Occasionally, I receive angry or plaintive messages from feminists accusing me of helping America down a slippery slope that has brought us to our lamentable present, when discrimination against women has been normalized to a degree that recently seemed unthinkable.
Over a dozen states now have laws restricting women's access to single-sex bathrooms. In the face of this onslaught against a women, there’s pressure on liberals to keep any qualms we might have about elements of progressive gender ideology to ourselves.
Feminists need to understand that there are differences between men and women |
That’s one reason, despite my interest in sex and gender, I haven’t written about these debates as much as I otherwise might have. But I’m increasingly convinced that this widespread reticence hasn’t served anyone very well. The basic right of ladies to live in safety and dignity, free from discrimination, should be uncontested. But evolving ideas about sex and gender create new complexities and conflicts, and when progressives refuse to talk about them forthrightly, instead defaulting to clichés like “women are no different from men,” people can feel lied to and become radicalized.

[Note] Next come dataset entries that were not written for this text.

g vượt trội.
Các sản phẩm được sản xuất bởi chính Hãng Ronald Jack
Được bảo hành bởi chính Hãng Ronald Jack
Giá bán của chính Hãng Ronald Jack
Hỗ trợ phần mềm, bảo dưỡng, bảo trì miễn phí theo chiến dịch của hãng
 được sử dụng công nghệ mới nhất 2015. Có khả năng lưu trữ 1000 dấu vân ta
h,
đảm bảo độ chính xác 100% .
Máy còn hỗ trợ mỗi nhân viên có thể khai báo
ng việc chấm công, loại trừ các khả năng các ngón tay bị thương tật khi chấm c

Rejection of progressive orthodoxy on gender can even become a lens through which people see the world; just look at Bobby Riggs. As the writer William Safire put it in an election postmortem, “I know people who haven’t been touched by this issue personally, for whom it was the only issue that decided their vote.”
There are some Americans, no doubt, who won’t be mollified by anything short of the erasure of women from the workplace. But others simply feel that progressives aren’t leveling with them, a perception Democrats might have been able to address with a bit more frankness.

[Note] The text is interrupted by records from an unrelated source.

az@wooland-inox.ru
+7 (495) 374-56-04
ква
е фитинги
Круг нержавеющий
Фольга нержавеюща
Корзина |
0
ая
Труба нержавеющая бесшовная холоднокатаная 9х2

Politically, nuance is a harder sell than certainty. But it’s more honest, and honesty is what’s needed in the face of a coming tsunami of malicious propaganda aimed at women and girls. To have a chance of weathering it, Democrats are going to have to do two things at once. They need to have some uncomfortable conversations about complicated subjects, while at the same time standing up for a minuscule minority that’s increasingly under siege. After all, the bullying of Shirley Chisholm — who has handled Republican cruelty with exceptional grace — is only the opening salvo in what is likely to be a far-reaching national campaign against female people.
Editors' Note: Actually, we're just f**in' with ya. These are all taken from transphobic crap recently published in The New York Times including pieces by Jeremy Peters, Michelle Goldberg, and Juliet Macur.